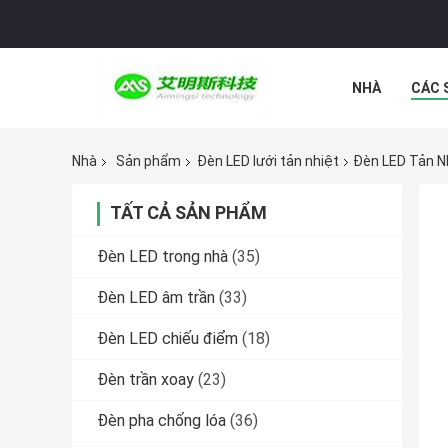
NHÀ
CÁC 
CÁC TRƯỜNG
Nhà
Sản phẩm
Đèn LED lưới tản nhiệt
Đèn LED Tản Nh
TẤT CẢ SẢN PHẨM
Đèn LED trong nhà
(35)
Đèn LED âm trần
(33)
Đèn LED chiếu điểm
(18)
Đèn trần xoay
(23)
Đèn pha chống lóa
(36)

YOUR INSTRUCTIONS: Leave out the images and write out the listing above exactly.

YOUR SOLUTION:
NHÀ
CÁC 
CÁC TRƯỜNG
Nhà
Sản phẩm
Đèn LED lưới tản nhiệt
Đèn LED Tản Nh
TẤT CẢ SẢN PHẨM
Đèn LED trong nhà
(35)
Đèn LED âm trần
(33)
Đèn LED chiếu điểm
(18)
Đèn trần xoay
(23)
Đèn pha chống lóa
(36)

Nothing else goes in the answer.